▶ Description of the task:
Begin at the line below that has "Nyeste serier - C More" and stop after the line that has "Inspireret af virkeligheden". Please restate only those lines, word for word.

▶ Data shown:
== Segment start ==

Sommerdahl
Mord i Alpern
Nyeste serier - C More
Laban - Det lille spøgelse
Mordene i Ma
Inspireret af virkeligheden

== Segment end ==
== Segment start ==

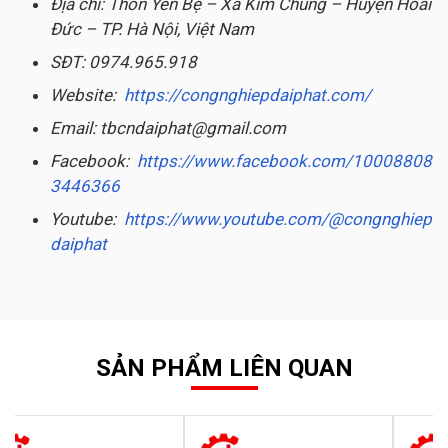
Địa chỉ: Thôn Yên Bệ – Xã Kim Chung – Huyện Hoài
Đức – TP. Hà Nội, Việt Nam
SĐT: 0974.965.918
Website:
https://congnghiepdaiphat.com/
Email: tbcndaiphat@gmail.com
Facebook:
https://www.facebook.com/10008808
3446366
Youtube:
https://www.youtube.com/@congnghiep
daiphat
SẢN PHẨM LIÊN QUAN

== Segment end ==

▶ Written answer:
Nyeste serier - C More
Laban - Det lille spøgelse
Mordene i Ma
Inspireret af virkeligheden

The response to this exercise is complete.